The U.S. Department of Commerce recently affirmed tariffs on solar panels manufactured in China, and the International Trade Commission doubled down on the decision as well. These decisions have led to much handwringing and fear mongering by free market ideologues who warn of trade wars with China. But as the dust settles from the decision, the reality of the solar future is much sunnier, in many parts thanks to the tariffs.

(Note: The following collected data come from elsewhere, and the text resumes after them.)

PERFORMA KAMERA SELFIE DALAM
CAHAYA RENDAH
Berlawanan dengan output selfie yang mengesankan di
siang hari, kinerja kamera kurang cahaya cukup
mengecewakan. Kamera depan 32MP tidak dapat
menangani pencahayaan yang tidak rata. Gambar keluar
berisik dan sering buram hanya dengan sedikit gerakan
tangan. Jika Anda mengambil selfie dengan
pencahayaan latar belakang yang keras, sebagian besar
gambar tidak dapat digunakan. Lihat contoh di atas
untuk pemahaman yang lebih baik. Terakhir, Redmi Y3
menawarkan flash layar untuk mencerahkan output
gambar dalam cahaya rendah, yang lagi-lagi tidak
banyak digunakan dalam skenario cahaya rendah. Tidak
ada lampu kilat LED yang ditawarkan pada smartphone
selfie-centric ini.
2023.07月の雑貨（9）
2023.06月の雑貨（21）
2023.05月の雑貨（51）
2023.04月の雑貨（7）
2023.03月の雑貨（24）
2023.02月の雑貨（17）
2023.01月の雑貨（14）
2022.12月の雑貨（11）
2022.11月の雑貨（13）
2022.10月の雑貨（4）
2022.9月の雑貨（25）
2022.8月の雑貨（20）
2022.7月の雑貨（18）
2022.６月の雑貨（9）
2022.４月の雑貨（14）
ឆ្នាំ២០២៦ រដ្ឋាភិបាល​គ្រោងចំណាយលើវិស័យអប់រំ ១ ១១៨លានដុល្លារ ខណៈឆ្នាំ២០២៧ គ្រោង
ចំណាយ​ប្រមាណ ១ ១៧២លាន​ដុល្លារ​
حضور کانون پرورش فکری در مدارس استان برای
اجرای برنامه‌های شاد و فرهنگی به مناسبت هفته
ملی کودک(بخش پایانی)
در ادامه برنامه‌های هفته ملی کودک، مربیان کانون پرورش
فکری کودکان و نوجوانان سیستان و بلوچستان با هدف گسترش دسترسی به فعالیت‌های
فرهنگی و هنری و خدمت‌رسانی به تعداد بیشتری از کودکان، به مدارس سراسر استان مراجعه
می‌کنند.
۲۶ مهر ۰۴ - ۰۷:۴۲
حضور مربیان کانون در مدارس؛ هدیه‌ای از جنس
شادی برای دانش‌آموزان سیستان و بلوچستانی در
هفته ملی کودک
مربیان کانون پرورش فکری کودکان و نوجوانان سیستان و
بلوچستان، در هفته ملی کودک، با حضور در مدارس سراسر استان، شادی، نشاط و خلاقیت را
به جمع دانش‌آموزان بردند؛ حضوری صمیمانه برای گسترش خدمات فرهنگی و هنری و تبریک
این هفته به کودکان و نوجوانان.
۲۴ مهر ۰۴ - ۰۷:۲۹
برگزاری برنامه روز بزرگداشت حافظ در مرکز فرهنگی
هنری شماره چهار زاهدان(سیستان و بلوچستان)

Over the last few years, the American solar industry has been thriving. The industry, with over an estimated 119,000 workers, grew 13.2% in 2012 – no doubt from support of the American Recovery and Reinvestment Act – with expected growth of 17% in 2013. The U.S. solar manufacturing industry – which employed over 29,000 workers at over 1,200 establishments in 2012, (though down from 2011 due to China’s unfair trade practices) has expectations to grow 9 percent in 2013. These developments are in no small terms encouraging, and tariffs on Chinese solar exporters will support this growth. Similar growth in the industry and installations was experienced in Europe.
In order to capitalize on consumer subsidies in the U.S. and Europe, China invested in creating the largest export solar market in the world. In fact, 95% of China’s solar production was exported in 2010, driven by “aggressive” Chinesegovernment subsidies and handouts to solar manufacturers to cash in on consumer subsidies in other countries. China’s investment was so great, however, it ended up creating production capacity of over twice the global demand. As such, the chief executive of China’s biggest solar panel manufacturer even told the New York Times that his company was “selling solar panels on the American market for less than the cost of the materials, assembly and shipping” — an economic occurrence known as dumping — though he later retracted his comment.
As artificially cheap solar panels from China — cheapened by illegal export subsidies and lax labor and environmental standards — distorted the global price of panels and threatened American manufacturing jobs, the U.S. and a coalition of solar manufacturing companies fought back, citing WTO rules that forbid export subsidies. And the flood of subsidized solar panels slowed.
The move prompted China to do something it never had before: develop a domestic market for the mountains of solar panels piling up behind its factories. While the economics of China’s oversupply will need to work itself out, we’ve seen some really interesting developments. China recently announced it will make it easier for small-scale distributed solar projects to connect to the grid and increase domestic subsidies, while providing “technological assistance” and waiving connection charges. As China solidifies its support for a domestic solar market, installed solar capacity in Chinaincreased more than 400% this year compared to last year, and the China State Grid purchase of solar power increased more than 500% over the previous year. Make no mistake that the changing international market — tariffs included — played a big role in China’s decision to invest in domestic solar installations and solar electricity purchasing. Without incentive to build up its domestic market, China would continue its role as the world’s factory, polluting its environment and people.
This is all promising news. The energy hungry country largely relies on coal to power to its economic development. The resulting pollution, human health costs, and social destabilization are impediments to a just and sustainable future in China and abroad. Increased solar power generation in China is a good step, albeit a small one. And international attention to ensuring that trade is fair and sustainable is what we should advocate for — not against. Trade that ignores the conditions of production, quietly but irrefutably supports the environmental and human costs of unrealistically cheap products, while shipping good American jobs overseas.
Instead of warning of trade wars and turning a blind eye to our unsustainable consumption and the problematic conditions of production in China, the U.S. needs to take action. To support sustainable growth in the solar industry that ensures environmental protection through all stages of production and respects the health, safety, and well-being of workers and communities, the U.S. must:
- Support the U.S. solar industry, promoting American-Made solar products as the environmentally responsible consumer choice;
- Join its allies in the labor movement in supporting the U.S. trade cases against heavily and unfairly subsidized Chinese renewable energy products;
- Develop investments, policy, and incentives to grow and support the U.S. renewables industry as a whole;
- Challenge U.S. solar producers to employ even stricter environmental and labor protections; and
- Encourage the Chinese government to enforce its own environmental and labor laws and shift its solar export subsidies to incentives for domestic market consumption.